La « clintonisation » d’Obama est-elle évitable ?

dimanche 16 novembre 2008, par Pierre BEAUDET

C’est formidable d’entendre Georges W. Bush dire ces jours-ci qu’il faut « sauver » le capitalisme. Cela démontre à quel point les dominants sont conscients de la vulnérabilité dans laquelle ils ont placé le système. Lors de la rencontre du G-20 à Washington, Stephen Harper a été un de ceux qui a dit avec le plus de force qu’il ne fallait pas « remodeler » ce système, par exemple, ne surtout pas remettre en question les traités de libre-échange. En fin de compte, ils ont peur. Le néolibéralisme, qui domine depuis 25 ans, est en train de tomber en morceaux. Ce qui ne veut pas dire, bien sûr, que c’est la « fin de l’histoire ». Mais chose certaine, on arrive à un point de bifurcation.

Entre-temps à Washington, les couteaux volent bas au sein des diverses fractions qui s’acharnent à déterminer l’agenda politique, et de manière pratique, à influencer ce que sera la prochaine administration d’Obama. Les grosses têtes du Parti démocrate, en phase avec Wall Street, veulent s’assurer d’un atterrissage « en douceur », c’est-à-dire éviter à tout prix une politique nouvelle et alternative qu’espèrent les millions d’Américains qui ont voté pour le changement et qui ont cru Obama, « yes we can ».

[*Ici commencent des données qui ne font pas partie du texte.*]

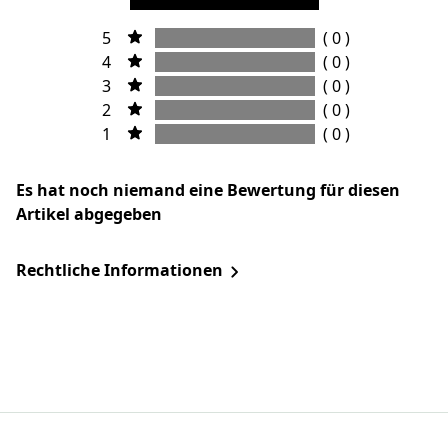
5
( 0 )
4
( 0 )
3
( 0 )
2
( 0 )
1
( 0 )
Es hat noch niemand eine Bewertung für diesen
Artikel abgegeben
Rechtliche Informationen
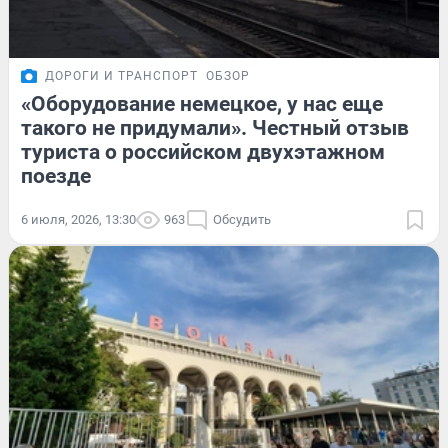
ДОРОГИ И ТРАНСПОРТ
ОБЗОР
«Оборудование немецкое, у нас еще
такого не придумали». Честный отзыв
туриста о российском двухэтажном
поезде
6 июля, 2026, 13:30
963
Обсудить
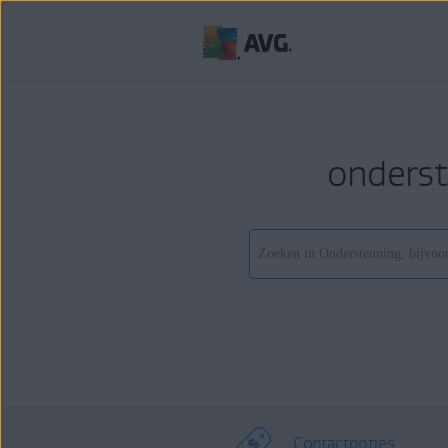
onderst
Contactopties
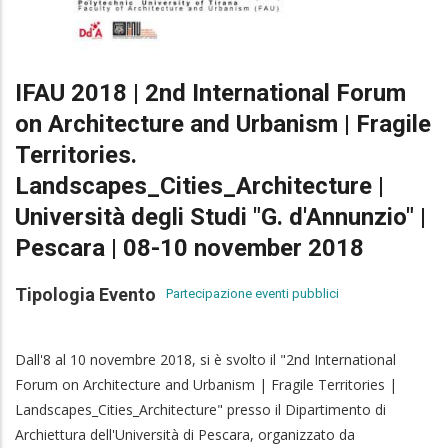
IFAU 2018 | 2nd International Forum
on Architecture and Urbanism | Fragile
Territories.
Landscapes_Cities_Architecture |
Università degli Studi "G. d'Annunzio" |
Pescara | 08-10 november 2018
Tipologia Evento
Partecipazione eventi pubblici
Dall'8 al 10 novembre 2018, si è svolto il "2nd International
Forum on Architecture and Urbanism | Fragile Territories |
Landscapes_Cities_Architecture" presso il Dipartimento di
Archiettura dell'Università di Pescara, organizzato da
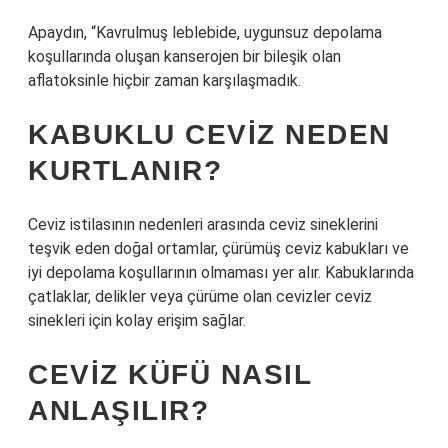
Apaydın, “Kavrulmuş leblebide, uygunsuz depolama
koşullarında oluşan kanserojen bir bileşik olan
aflatoksinle hiçbir zaman karşılaşmadık.
KABUKLU CEVIZ NEDEN
KURTLANIR?
Ceviz istilasının nedenleri arasında ceviz sineklerini
teşvik eden doğal ortamlar, çürümüş ceviz kabukları ve
iyi depolama koşullarının olmaması yer alır. Kabuklarında
çatlaklar, delikler veya çürüme olan cevizler ceviz
sinekleri için kolay erişim sağlar.
CEVIZ KÜFÜ NASIL
ANLAŞILIR?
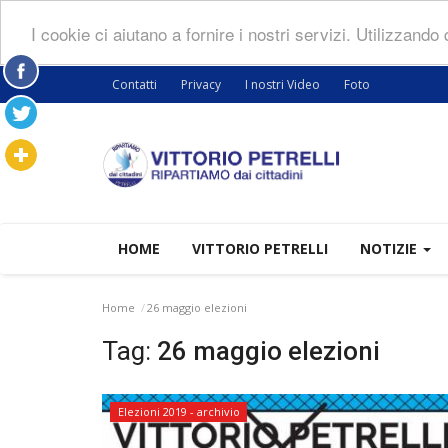
I cookie ci aiutano a fornire i nostri servizi. Utilizzando
Contatti
Privacy
I nostri Video
Foto
HOME
VITTORIO PETRELLI
NOTIZIE
Home
26 maggio elezioni
Tag:
26 maggio elezioni
Elezioni 2019 - archivio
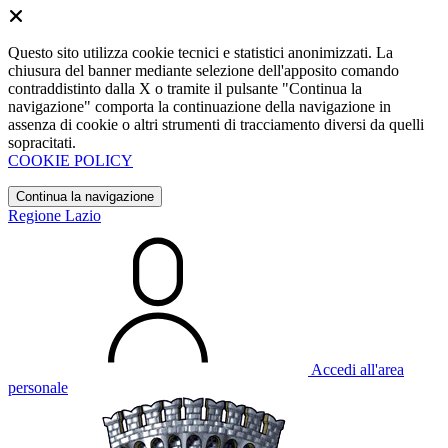
Questo sito utilizza cookie tecnici e statistici anonimizzati. La
chiusura del banner mediante selezione dell'apposito comando
contraddistinto dalla X o tramite il pulsante "Continua la
navigazione" comporta la continuazione della navigazione in
assenza di cookie o altri strumenti di tracciamento diversi da quelli
sopracitati.
COOKIE POLICY
Continua la navigazione
Regione Lazio
Accedi all'area
personale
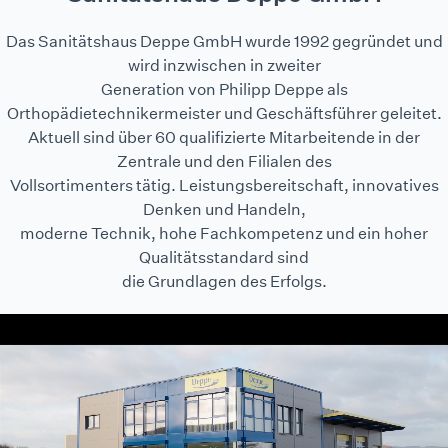
Das Sanitätshaus Deppe GmbH wurde 1992 gegründet und
wird inzwischen in zweiter
Generation von Philipp Deppe als
Orthopädietechnikermeister und Geschäftsführer geleitet.
Aktuell sind über 60 qualifizierte Mitarbeitende in der
Zentrale und den Filialen des
Vollsortimenters tätig. Leistungsbereitschaft, innovatives
Denken und Handeln,
moderne Technik, hohe Fachkompetenz und ein hoher
Qualitätsstandard sind
die Grundlagen des Erfolgs.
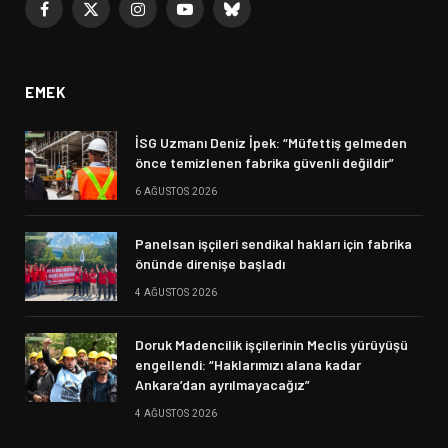
Facebook
X
Instagram
YouTube
Bluesky
(Twitter)
EMEK
İSG Uzmanı Deniz İpek: “Müfettiş gelmeden
önce temizlenen fabrika güvenli değildir”
6 AĞUSTOS 2026
Panelsan işçileri sendikal hakları için fabrika
önünde direnişe başladı
4 AĞUSTOS 2026
Doruk Madencilik işçilerinin Meclis yürüyüşü
engellendi: “Haklarımızı alana kadar
Ankara’dan ayrılmayacağız”
4 AĞUSTOS 2026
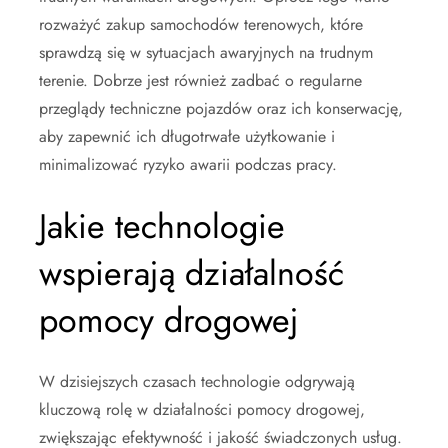
rozważyć zakup samochodów terenowych, które
sprawdzą się w sytuacjach awaryjnych na trudnym
terenie. Dobrze jest również zadbać o regularne
przeglądy techniczne pojazdów oraz ich konserwację,
aby zapewnić ich długotrwałe użytkowanie i
minimalizować ryzyko awarii podczas pracy.
Jakie technologie
wspierają działalność
pomocy drogowej
W dzisiejszych czasach technologie odgrywają
kluczową rolę w działalności pomocy drogowej,
zwiększając efektywność i jakość świadczonych usług.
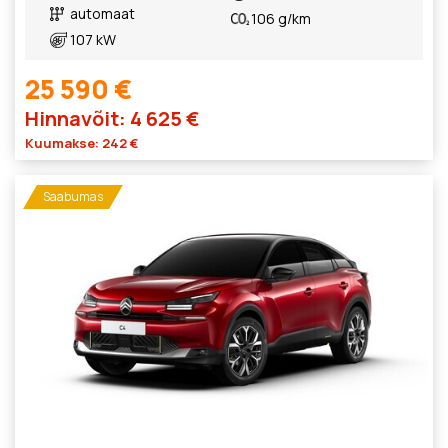
automaat
106 g/km
107 kW
25 590 €
Hinnavõit: 4 625 €
Kuumakse: 242 €
Saabumas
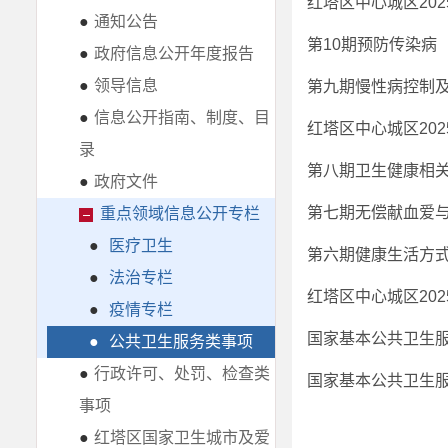
红塔区中心城区20
●
通知公告
第10期预防传染病
●
政府信息公开年度报告
●
领导信息
第九期慢性病控制
●
信息公开指南、制度、目
红塔区中心城区20
录
第八期卫生健康相
●
政府文件
第七期无偿献血爱
重点领域信息公开专栏
●
医疗卫生
第六期健康生活方
●
法治专栏
红塔区中心城区20
●
疫情专栏
国家基本公共卫生
●
公共卫生服务类事项
●
行政许可、处罚、检查类
国家基本公共卫生
事项
●
红塔区国家卫生城市及爱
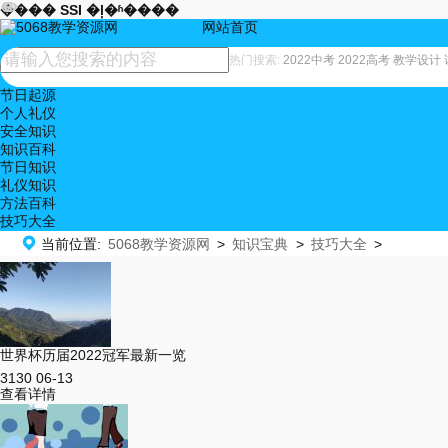










���� SSI �ļ�ʱ����
网站首页
技巧大全
热门搜索:
2022中考
2022高考
教学设计
节日起源
个人礼仪
安全知识
知识百科
节日知识
礼仪知识
方法百科
技巧大全

当前位置:
5068教学资源网
>
知识宝典
>
技巧大全
>
世界杯历届2022冠军最新一览
3130
06-13
查看详情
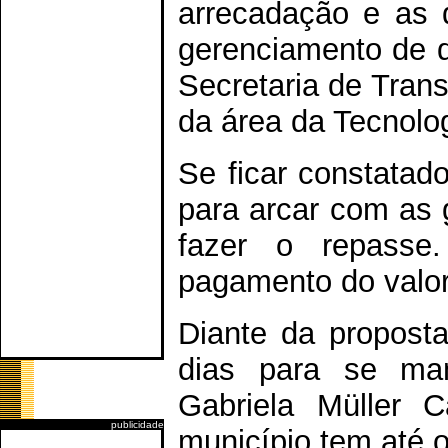
arrecadação e as 
gerenciamento de d
Secretaria de Trans
da área da Tecnolo
Se ficar constatad
para arcar com as g
fazer o repasse
pagamento do valor 
Diante da proposta,
dias para se man
Gabriela Müller C
publicidade
município tem até o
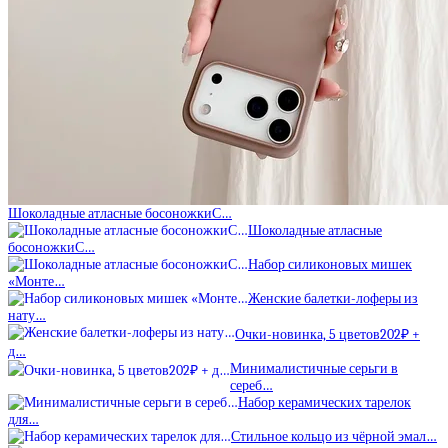
Шоколадные атласные босоножкиС…
Шоколадные атласные
босоножкиС…
Набор силиконовых мишек
«Монте…
Женские балетки-лоферы из
нату…
Очки-новинка, 5 цветов202₽ +
д…
Минималистичные серьги в
сереб…
Набор керамических тарелок
для…
Стильное кольцо из чёрной эмал…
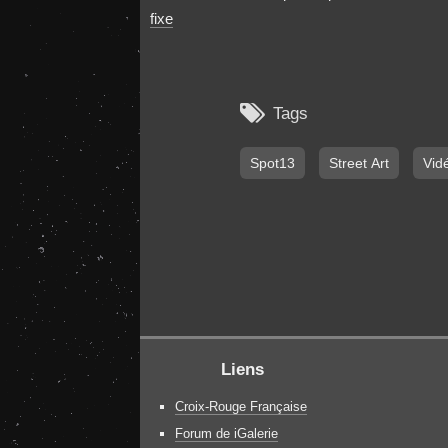
fixe

Tags
Spot13
Street Art
Vid
Liens
Croix-Rouge Française
Forum de iGalerie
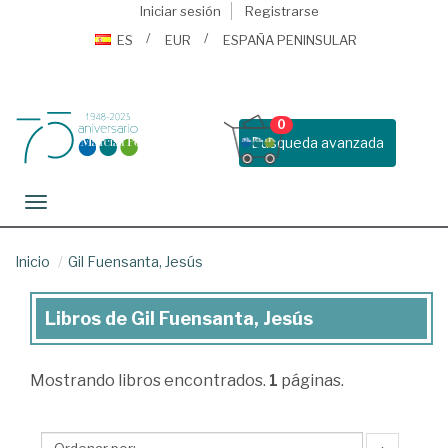
Iniciar sesión
Registrarse
ES
EUR
ESPAÑA PENINSULAR
0
Busqueda avanzada
Toggle navigation
Inicio
Gil Fuensanta, Jesús
Libros de Gil Fuensanta, Jesús
Libros
de
Mostrando
libros encontrados.
1
páginas.
Gil
Fuensanta,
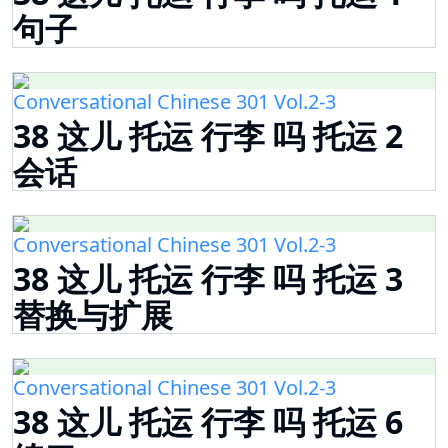
句子
Conversational Chinese 301 Vol.2-3
38 这儿 托运 行李 吗 托运 2
会话
Conversational Chinese 301 Vol.2-3
38 这儿 托运 行李 吗 托运 3
替换与扩展
Conversational Chinese 301 Vol.2-3
38 这儿 托运 行李 吗 托运 6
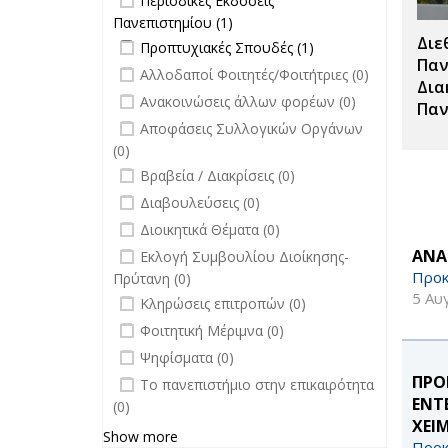
Περιοδικές Εκδόσεις
Σπουδές
Πανεπιστημίου filter
Πανεπιστημίου (1)
Apply Περιοδικές
filter
Διε
Apply Προπτυχιακές Σπουδές filter
Εκδόσεις
Apply
Προπτυχιακές Σπουδές (1)
Πανεπιστημίου filter
Προπτυχιακές
Παν
undefined
Αλλοδαποί Φοιτητές/Φοιτήτριες (0)
Σπουδές filter
Δια
undefined
Ανακοινώσεις άλλων φορέων (0)
Παν
undefined
Αποφάσεις Συλλογικών Οργάνων
(0)
undefined
Βραβεία / Διακρίσεις (0)
undefined
Διαβουλεύσεις (0)
undefined
Διοικητικά Θέματα (0)
undefined
ΑΝΑ
Εκλογή Συμβουλίου Διοίκησης-
Προκ
Πρύτανη (0)
5 Αυ
undefined
Κληρώσεις επιτροπών (0)
undefined
Φοιτητική Μέριμνα (0)
undefined
Ψηφίσματα (0)
undefined
ΠΡΟ
Το πανεπιστήμιο στην επικαιρότητα
ΕΝΤ
(0)
ΧΕΙ
Show more
Προκ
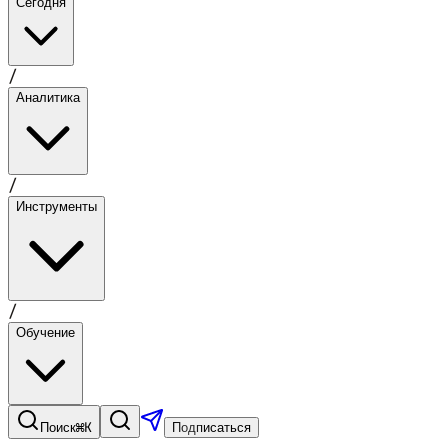
Сегодня
/
Аналитика
/
Инструменты
/
Обучение
⌘K
Поиск
Подписаться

Évidemment, la priorité pour les dominants est de maintenir l’essentiel des orientations néolibérales au niveau économique. Ce qui veut dire en clair recapitaliser les grandes banques (et non les nationaliser, encore moins ce qu’il faudrait réellement faire, les exproprier sans compensation). Ce qui veut dire en clair maintenir l’ALÉNA et continuer dans le sens de la « globalisation » du monde derrière l’OMC (et non refaire l’architecture du monde en fonction des besoins essentiels de l’humanité et de la défense du bien commun). Présentement, la bataille se joue sur la question des nominations de l’équipe d’Obama. Les dominants veulent le retour de l’équipe Clinton, notamment Larry Summers et Paul Volcker, qui ont été les poids lourds de la politique économique de l’époque et les champions de la dérégulation et de la privatisation. Ils menacent de faire dérailler encore plus la finance si Obama va dans un autre sens (les gros joueurs de Wall Street interviendraient pour accélérer le crash des bourses).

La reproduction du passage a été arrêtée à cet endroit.